Task = Could you give back the whole listing exactly as written?
═══ Data shown ═══
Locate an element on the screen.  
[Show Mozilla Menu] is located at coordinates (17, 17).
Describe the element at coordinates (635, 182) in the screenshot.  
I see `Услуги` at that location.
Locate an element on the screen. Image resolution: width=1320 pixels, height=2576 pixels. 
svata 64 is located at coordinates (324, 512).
═══
Worked solution =
Locate an element on the screen.  
[Show Mozilla Menu] is located at coordinates (17, 17).
Describe the element at coordinates (635, 182) in the screenshot.  
I see `Услуги` at that location.
Locate an element on the screen. Image resolution: width=1320 pixels, height=2576 pixels. 
svata 64 is located at coordinates (324, 512).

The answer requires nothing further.